Они только что миновали пролив Лаперуза[13], где они приближались к японским островам и рисковали вступить в контакт с иностранными судами. Были приняты все меры предосторожности к тому, чтобы их корабль выглядел обычным грузовым гражданским судном. Охранники сняли с турели тяжелый пулемет на центральной палубе, а поверх военной формы надели длиннополые тулупы. Правда, Генрих до сих пор не понимал, почему они так старательно скрывают истинное предназначение своего корабля от глаз японских рыбаков. Иногда, когда у него выдавалась свободная минутка, он лениво раздумывал над тем, а имеются ли у Японии аналогичные суда и не служат ли на них такие же парни, как он сам.
Генрих вновь установил пулемет на турели и развернул его стволом к крышке люка из арматурной стали. Под ней, в тесной и темной духоте, словно сельди в бочке, лежали на деревянных нарах пятьсот человек – первая в этом году партия заключенных, отправленных из транзитного лагеря в бухте Находка на южном побережье Тихого океана в самую северную его точку – на Колыму. Хотя оба порта находились на одной береговой линии, их разделяло огромное расстояние. Попасть на Колыму по суше было невозможно – только морем или по воздуху. Северный порт Магадан служил своего рода пропускным пунктом разветвленной сети трудовых лагерей, которые протянулись от Колымского шоссе в горы, леса и рудники.
Пять сотен заключенных составляли самую малочисленную партию из всех, какие когда-либо приходилось охранять Генриху. При Сталине в это время года корабль перевозил бы в четыре раза больше узников, чтобы хоть как-то разгрузить пересыльные лагеря, переполненные за зиму, когда арестантские поезда привозили все новые партии
Но теперь заключенным не позволяли голодать или мерзнуть. Их перестали расстреливать толпами без суда и следствия, сбрасывая тела за борт, в море. Генрих не читал секретного доклада Хрущева, в котором тот заклеймил Сталина и издержки ГУЛАГа. Он испугался. Поговаривали, что это было сделано для того, чтобы выявить контрреволюционеров: дескать, они отбросят всякую осторожность и присоединятся к критике, а их потом арестуют одним махом. Но Генрих не верил в заговор: перемены были настоящими.
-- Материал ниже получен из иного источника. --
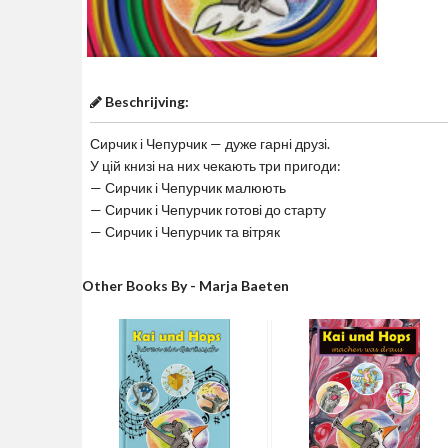
Beschrijving:
Сирчик і Чепурчик — дуже гарні друзі.
У цій книзі на них чекають три пригоди:
— Сирчик і Чепурчик малюють
— Сирчик і Чепурчик готові до старту
— Сирчик і Чепурчик та вітряк
Other Books By - Marja Baeten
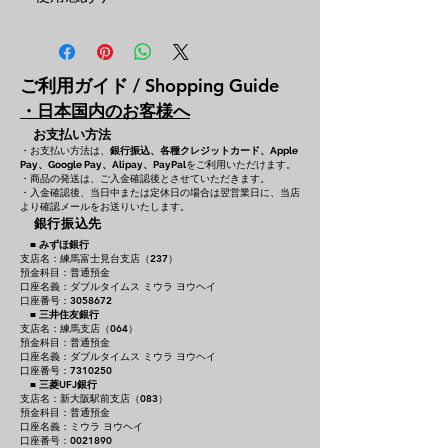
ご利用ガイド / Shopping Guide
・日本国内のお客様へ
お支払い方法
・お支払い方法は、
銀行振込、各種クレジットカード、
Apple
をご利用いただけます。
Pay、Google Pay、Alipay、PayPal
・商品の発送は、ご入金確認後とさせていただきます。
・入金確認後、当日中または定休日の場合は翌営業日に、当店
より確認メールをお送りいたします。
銀行振込先
■
みずほ銀行
支店名：練馬富士見台支店（237）
預金科目：普通預金
口座名義：ダブルタイムス ミウラ ヨウヘイ
口座番号：3058672
■
三井住友銀行
支店名：練馬支店（064）
預金科目：普通預金
口座名義：ダブルタイムス ミウラ ヨウヘイ
口座番号：7310250
■
三菱UFJ銀行
支店名：新大阪駅前支店（083）
預金科目：普通預金
口座名義：ミウラ ヨウヘイ
口座番号：0021890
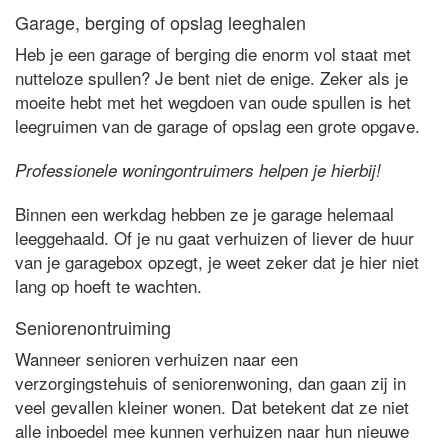
Garage, berging of opslag leeghalen
Heb je een garage of berging die enorm vol staat met
nutteloze spullen? Je bent niet de enige. Zeker als je
moeite hebt met het wegdoen van oude spullen is het
leegruimen van de garage of opslag een grote opgave.
Professionele woningontruimers helpen je hierbij!
Binnen een werkdag hebben ze je garage helemaal
leeggehaald. Of je nu gaat verhuizen of liever de huur
van je garagebox opzegt, je weet zeker dat je hier niet
lang op hoeft te wachten.
Seniorenontruiming
Wanneer senioren verhuizen naar een
verzorgingstehuis of seniorenwoning, dan gaan zij in
veel gevallen kleiner wonen. Dat betekent dat ze niet
alle inboedel mee kunnen verhuizen naar hun nieuwe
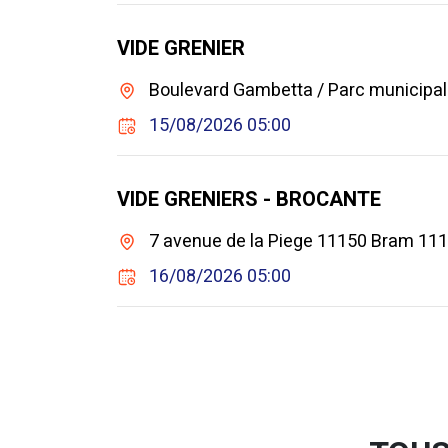
VIDE GRENIER
Boulevard Gambetta / Parc municipal 1
15/08/2026 05:00
VIDE GRENIERS - BROCANTE
7 avenue de la Piege 11150 Bram 11
16/08/2026 05:00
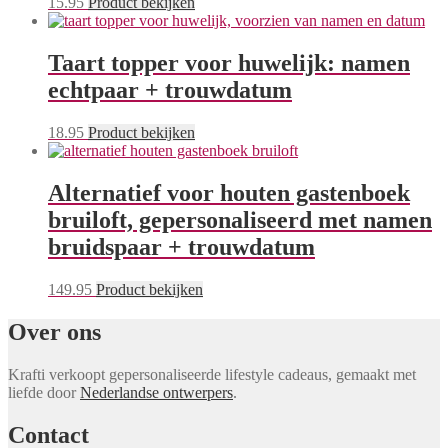
15.95
Product bekijken
Taart topper voor huwelijk: namen
echtpaar + trouwdatum
18.95
Product bekijken
Alternatief voor houten gastenboek
bruiloft, gepersonaliseerd met namen
bruidspaar + trouwdatum
149.95
Product bekijken
Over ons
Krafti verkoopt gepersonaliseerde lifestyle cadeaus, gemaakt met
liefde door
Nederlandse ontwerpers
.
Contact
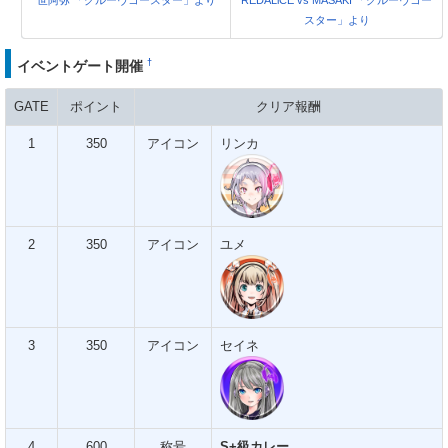
スター」より
†
イベントゲート開催
GATE
ポイント
クリア報酬
1
350
アイコン
リンカ
2
350
アイコン
ユメ
3
350
アイコン
セイネ
4
600
称号
S+級カレー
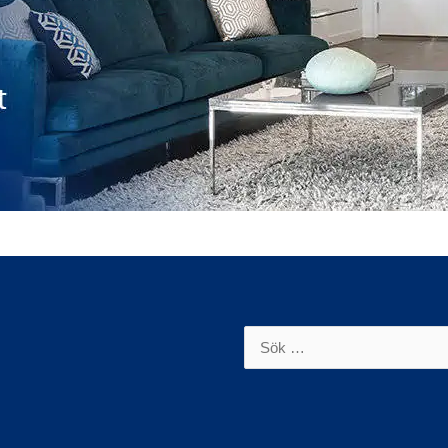
Sök
efter:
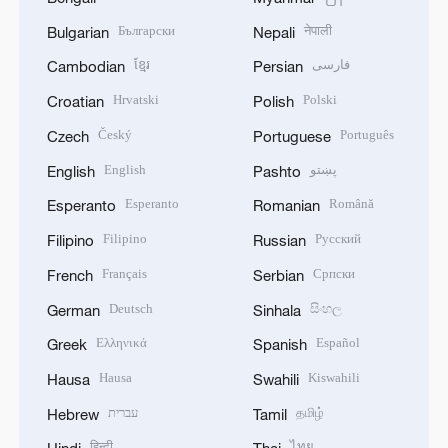
Български
नेपाली
Bulgarian
Nepali
ខ្មែរ
فارسی
Cambodian
Persian
Hrvatski
Polski
Croatian
Polish
Český
Português
Czech
Portuguese
English
پښتو
English
Pashto
Esperanto
Română
Esperanto
Romanian
Filipino
Русский
Filipino
Russian
Français
Српски
French
Serbian
Deutsch
සිංහල
German
Sinhala
Ελληνικά
Español
Greek
Spanish
Hausa
Kiswahili
Hausa
Swahili
עברית
தமிழ்
Hebrew
Tamil
हिन्दी
ไทย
Долговременная практика безнаказанной жестокости и равнодушия сменилась неловким сочувствием. В пересыльных лагерях начался поспешный пересмотр приговоров. Тысячам заключенных, осужденных к пребыванию на Колыме, возвращали свободу столь же внезапно, как прежде лишали ее. И вот эти освобожденные люди (большинство женщин получили свободу по амнистии 1953 года) сидели на берегу, глядя на море и сжимая в руках полукилограммовую буханку черного ржаного хлеба, паек свободы, которого должно было хватить им до тех пор, пока они не доберутся до дома. Для многих дом находился за тысячи километров отсюда. Не имея ни личных вещей, ни денег, одетые в лохмотья, они смотрели на море, стараясь свыкнуться с мыслью о том, что могут встать и уйти и никто не будет стрелять им в спину. Генрих прогонял их с берега, словно докучливых чаек, советуя им вернуться домой, но при этом не представляя, как они это сделают.
Начальники Генриха вот уже несколько недель пребывали в панике, боясь предстать перед трибуналом. В попытке показать, что серьезные перемены коснулись и их самих, они пересмотрели правила содержания заключенных, подавая тем самым отчаянные сигналы Москве, что мода на справедливость не обошла их стороной. Генрих не встревал в споры и не высказывал своего мнения, скрупулезно выполняя полученные приказы. Если ему велят быть жестким с заключенным, он таким будет. Велят быть милым и вежливым – станет и таким. Со столь открытым детским личиком у него лучше получалось быть милым, чем жестоким.
«Старый большевик», который долгие годы перевозил тысячи политзаключенных, осужденных по 58 статье[14], мужчин и женщин, высказавших крамольные мысли, или оказавшихся не в то время и не в том месте, или водивших знакомство не с теми людьми, теперь получил особый груз: самых буйных и опасных преступников, в отношении которых все сходились на том, что они не заслуживают освобождения.